Rest. Relaxation. Sabbath. Time out.
Whatever you call it, you need it. It is required, physically, mentally, spiritually, biblically. It is also my biggest failing (aside from my other very large failings, so don’t email me to point out a greater flaw than this one).
I can’t rest. I can’t turn my brain off. I was nursed on a work ethic that meant you were only as worthy as your most productive day. I love to work. There was even a time when working 2400 plus billable hours a year energized me (or at least the goal of hitting such a number energized me).
It also made me crash and burn. And so when I reimagined my career in 2008 or so, I vowed never to return. But my problem is that I am drawn to leaders and institutions that value work (a good thing) but sometimes also overvalue it. I like them. They are like me. The “I’m OK, you’re OK” mentality was my job screening tool for a long time.
I worked in my local church. Man, those are some hard-working people. Maybe this isn’t true in every church, but it sure is in my church. So my addiction to work was fueled. Now, it is not anyone’s fault that I overwork. That’s a choice I make. But the draw for me is excellence. And excellence comes with hard work. My boundary issue is where does the quest for excellence come at too high of a price.

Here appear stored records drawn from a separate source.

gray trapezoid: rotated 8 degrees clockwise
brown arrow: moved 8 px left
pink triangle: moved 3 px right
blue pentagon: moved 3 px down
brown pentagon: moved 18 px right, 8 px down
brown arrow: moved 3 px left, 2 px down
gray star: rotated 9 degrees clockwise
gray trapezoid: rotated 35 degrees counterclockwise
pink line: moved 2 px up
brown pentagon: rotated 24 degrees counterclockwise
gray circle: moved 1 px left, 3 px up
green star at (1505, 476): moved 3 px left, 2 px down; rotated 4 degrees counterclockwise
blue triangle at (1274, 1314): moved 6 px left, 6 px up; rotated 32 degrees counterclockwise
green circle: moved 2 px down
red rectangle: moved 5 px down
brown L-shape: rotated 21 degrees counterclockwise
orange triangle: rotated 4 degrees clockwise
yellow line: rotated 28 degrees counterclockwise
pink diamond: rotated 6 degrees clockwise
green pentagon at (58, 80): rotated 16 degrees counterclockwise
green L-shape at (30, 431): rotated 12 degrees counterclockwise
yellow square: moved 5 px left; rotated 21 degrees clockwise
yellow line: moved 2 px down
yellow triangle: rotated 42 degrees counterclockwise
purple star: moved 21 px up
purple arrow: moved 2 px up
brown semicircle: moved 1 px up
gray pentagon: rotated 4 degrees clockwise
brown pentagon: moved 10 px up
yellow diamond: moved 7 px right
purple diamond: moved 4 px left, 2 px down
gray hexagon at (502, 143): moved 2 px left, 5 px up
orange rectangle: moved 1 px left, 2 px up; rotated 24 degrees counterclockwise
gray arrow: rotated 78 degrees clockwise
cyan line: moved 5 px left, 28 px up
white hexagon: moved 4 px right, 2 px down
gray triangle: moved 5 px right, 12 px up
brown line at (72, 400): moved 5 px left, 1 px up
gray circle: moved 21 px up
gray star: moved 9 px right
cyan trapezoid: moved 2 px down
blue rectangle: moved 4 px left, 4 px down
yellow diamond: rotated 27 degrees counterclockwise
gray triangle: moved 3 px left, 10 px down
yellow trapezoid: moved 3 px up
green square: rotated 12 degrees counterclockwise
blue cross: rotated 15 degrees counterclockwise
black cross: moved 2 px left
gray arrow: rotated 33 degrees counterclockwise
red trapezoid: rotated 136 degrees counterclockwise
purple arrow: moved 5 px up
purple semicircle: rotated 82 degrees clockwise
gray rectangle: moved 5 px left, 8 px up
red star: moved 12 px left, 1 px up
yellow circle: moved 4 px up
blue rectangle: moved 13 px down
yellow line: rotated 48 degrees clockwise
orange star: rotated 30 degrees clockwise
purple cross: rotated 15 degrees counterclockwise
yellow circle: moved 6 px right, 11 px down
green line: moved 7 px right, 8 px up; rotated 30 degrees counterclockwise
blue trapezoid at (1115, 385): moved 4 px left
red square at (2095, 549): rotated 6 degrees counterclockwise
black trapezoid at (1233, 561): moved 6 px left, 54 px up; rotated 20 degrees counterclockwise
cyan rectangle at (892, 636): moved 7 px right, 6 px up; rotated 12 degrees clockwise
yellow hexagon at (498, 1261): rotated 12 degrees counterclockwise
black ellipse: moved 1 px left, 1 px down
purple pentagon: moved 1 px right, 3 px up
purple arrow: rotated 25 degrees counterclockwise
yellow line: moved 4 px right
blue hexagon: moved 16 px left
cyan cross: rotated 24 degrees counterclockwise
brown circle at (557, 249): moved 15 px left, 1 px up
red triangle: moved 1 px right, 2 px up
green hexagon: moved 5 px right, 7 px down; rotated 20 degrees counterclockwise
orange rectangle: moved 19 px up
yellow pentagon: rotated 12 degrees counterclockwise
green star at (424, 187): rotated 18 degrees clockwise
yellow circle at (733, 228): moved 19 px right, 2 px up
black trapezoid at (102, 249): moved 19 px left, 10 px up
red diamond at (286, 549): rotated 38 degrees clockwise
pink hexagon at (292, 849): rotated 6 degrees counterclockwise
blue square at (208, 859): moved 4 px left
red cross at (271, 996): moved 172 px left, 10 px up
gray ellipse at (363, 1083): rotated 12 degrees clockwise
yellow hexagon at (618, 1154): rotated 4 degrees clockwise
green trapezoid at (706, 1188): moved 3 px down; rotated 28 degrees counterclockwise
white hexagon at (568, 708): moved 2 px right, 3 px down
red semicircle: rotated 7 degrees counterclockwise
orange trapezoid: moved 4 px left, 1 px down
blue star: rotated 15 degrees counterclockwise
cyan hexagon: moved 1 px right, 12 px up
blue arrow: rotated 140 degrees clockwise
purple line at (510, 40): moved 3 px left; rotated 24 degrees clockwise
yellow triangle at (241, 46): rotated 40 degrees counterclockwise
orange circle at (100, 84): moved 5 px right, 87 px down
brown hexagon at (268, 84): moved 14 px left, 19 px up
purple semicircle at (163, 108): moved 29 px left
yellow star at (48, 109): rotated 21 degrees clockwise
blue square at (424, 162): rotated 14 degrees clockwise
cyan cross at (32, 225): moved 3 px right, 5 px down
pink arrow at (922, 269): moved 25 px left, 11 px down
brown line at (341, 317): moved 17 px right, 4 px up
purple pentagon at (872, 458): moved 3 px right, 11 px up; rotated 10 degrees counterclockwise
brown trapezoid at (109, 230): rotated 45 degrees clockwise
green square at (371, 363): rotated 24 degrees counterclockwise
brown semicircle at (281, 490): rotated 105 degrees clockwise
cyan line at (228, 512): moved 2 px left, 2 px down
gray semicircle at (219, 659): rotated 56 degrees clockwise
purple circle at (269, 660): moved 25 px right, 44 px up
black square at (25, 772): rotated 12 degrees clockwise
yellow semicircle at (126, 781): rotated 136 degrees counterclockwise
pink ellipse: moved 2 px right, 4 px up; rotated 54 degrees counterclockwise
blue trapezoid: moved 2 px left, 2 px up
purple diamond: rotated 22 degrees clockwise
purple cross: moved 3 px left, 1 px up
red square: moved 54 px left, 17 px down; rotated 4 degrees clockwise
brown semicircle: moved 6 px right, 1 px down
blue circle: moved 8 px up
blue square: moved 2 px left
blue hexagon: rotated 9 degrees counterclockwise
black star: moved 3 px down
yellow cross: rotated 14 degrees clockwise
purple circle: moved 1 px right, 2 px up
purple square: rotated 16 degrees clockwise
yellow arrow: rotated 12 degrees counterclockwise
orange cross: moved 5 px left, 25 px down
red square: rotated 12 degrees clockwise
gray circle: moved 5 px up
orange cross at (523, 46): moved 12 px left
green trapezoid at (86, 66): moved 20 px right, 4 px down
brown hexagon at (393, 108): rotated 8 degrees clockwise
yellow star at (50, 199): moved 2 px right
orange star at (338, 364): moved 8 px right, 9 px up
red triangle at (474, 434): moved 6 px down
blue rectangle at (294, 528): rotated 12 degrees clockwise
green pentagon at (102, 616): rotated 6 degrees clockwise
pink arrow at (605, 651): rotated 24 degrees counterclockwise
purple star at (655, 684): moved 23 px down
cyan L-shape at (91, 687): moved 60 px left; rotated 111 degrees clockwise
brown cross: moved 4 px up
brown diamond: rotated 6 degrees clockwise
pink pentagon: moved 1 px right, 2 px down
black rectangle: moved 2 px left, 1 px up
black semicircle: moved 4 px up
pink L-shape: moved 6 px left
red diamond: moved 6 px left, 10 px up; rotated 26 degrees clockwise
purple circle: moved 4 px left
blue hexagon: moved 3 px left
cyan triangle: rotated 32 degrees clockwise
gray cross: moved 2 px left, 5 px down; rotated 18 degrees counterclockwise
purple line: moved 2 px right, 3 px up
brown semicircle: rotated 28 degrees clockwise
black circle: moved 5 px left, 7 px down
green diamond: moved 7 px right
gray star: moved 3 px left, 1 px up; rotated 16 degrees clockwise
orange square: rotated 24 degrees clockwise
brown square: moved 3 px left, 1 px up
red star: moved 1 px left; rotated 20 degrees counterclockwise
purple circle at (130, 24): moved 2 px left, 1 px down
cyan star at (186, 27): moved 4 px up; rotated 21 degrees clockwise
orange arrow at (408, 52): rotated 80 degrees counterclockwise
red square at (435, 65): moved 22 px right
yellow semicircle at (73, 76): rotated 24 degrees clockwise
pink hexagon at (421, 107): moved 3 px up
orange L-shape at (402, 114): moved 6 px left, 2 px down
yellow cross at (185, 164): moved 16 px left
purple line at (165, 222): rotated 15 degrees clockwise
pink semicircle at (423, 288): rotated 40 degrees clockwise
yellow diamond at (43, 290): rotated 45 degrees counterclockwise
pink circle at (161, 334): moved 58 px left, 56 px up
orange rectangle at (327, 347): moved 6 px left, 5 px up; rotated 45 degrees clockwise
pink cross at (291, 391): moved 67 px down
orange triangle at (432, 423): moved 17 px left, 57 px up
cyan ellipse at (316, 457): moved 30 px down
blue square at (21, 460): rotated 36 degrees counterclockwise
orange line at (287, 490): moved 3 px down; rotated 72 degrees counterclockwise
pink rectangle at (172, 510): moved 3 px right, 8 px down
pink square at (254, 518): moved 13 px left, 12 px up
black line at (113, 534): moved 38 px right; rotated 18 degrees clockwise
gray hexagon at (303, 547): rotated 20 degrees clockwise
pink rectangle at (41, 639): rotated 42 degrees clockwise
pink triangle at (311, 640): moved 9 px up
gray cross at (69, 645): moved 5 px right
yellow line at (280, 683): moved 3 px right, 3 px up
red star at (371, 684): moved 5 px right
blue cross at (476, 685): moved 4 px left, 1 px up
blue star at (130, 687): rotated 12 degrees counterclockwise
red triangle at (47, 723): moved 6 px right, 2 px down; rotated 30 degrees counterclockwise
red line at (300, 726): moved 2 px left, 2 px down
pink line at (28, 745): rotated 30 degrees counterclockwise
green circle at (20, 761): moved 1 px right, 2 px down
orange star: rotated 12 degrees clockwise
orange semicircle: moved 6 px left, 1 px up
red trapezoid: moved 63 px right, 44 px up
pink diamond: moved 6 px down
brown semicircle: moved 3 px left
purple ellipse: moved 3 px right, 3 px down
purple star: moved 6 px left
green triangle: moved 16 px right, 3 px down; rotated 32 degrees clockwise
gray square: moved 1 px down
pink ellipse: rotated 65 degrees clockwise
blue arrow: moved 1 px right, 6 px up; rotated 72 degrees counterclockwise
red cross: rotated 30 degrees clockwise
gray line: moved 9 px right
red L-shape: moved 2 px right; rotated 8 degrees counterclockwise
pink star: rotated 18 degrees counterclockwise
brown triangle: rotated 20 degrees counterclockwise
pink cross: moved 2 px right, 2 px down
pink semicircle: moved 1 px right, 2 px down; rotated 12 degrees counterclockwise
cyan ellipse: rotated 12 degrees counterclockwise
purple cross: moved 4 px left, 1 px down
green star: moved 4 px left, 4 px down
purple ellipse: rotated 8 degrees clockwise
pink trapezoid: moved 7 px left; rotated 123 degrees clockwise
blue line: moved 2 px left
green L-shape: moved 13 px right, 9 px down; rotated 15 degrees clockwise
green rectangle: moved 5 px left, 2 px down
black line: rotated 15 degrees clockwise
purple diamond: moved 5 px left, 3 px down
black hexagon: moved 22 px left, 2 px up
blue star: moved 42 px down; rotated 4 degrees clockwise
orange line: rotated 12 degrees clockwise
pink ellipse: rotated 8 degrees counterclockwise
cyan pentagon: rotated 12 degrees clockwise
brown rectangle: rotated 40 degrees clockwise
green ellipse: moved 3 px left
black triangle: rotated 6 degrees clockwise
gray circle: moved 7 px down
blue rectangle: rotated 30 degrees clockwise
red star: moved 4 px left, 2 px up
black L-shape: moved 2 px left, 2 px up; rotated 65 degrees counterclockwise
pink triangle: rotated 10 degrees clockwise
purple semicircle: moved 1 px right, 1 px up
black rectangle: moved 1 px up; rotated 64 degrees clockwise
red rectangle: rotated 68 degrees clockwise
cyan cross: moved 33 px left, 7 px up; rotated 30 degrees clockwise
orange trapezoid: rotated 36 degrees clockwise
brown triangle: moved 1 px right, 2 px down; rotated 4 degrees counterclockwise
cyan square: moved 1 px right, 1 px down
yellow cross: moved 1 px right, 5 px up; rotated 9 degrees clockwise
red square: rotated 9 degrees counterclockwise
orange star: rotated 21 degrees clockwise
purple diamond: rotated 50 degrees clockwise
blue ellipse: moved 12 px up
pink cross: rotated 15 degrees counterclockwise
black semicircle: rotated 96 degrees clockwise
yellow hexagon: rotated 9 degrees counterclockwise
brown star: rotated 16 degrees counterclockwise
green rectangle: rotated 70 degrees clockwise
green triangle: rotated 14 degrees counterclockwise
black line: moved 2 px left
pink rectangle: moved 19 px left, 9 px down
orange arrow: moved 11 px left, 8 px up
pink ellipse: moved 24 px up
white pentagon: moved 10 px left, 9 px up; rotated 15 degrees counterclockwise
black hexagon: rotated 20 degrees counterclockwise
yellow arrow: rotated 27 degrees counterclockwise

I’ve been in my current position for a year. And I feel the creep coming on. I worked hard in the beginning, but it has been only recently I’ve felt the addictive power of work taking over in me again. I find myself at home, at night, very late, working.
Folks, this is not a virtue. I’m not saying there aren’t times that late work is necessary–it is necessary. But when it is constant, you are not working smart.
I forced a member of my department to 1) really take vacation and 2) not check her email this week (I mean, I told her not to; I didn’t seize her laptop or anything). It made me realize, I am not modeling what I want staff to do. Work hard, and balance hard work with rest and life.
Last week I worked about 65 hours, and it completely drained me. And yet, that was nothing in the law firm days of old. But I’m not 25 anymore. And I’m glad about that.
If you think addiction to work is a safe addiction, think again. I need to manage my work/life balance better. And I need to be chastised for letting work overtake my life again–not be praised for it, as I have been my whole life.
Are you addicted to work? Ask your kids or spouse. They will tell you the truth.
Bottom line: the size of that partner draw or corner office or 401k is going to mean squat at some point in your life. Realize it now.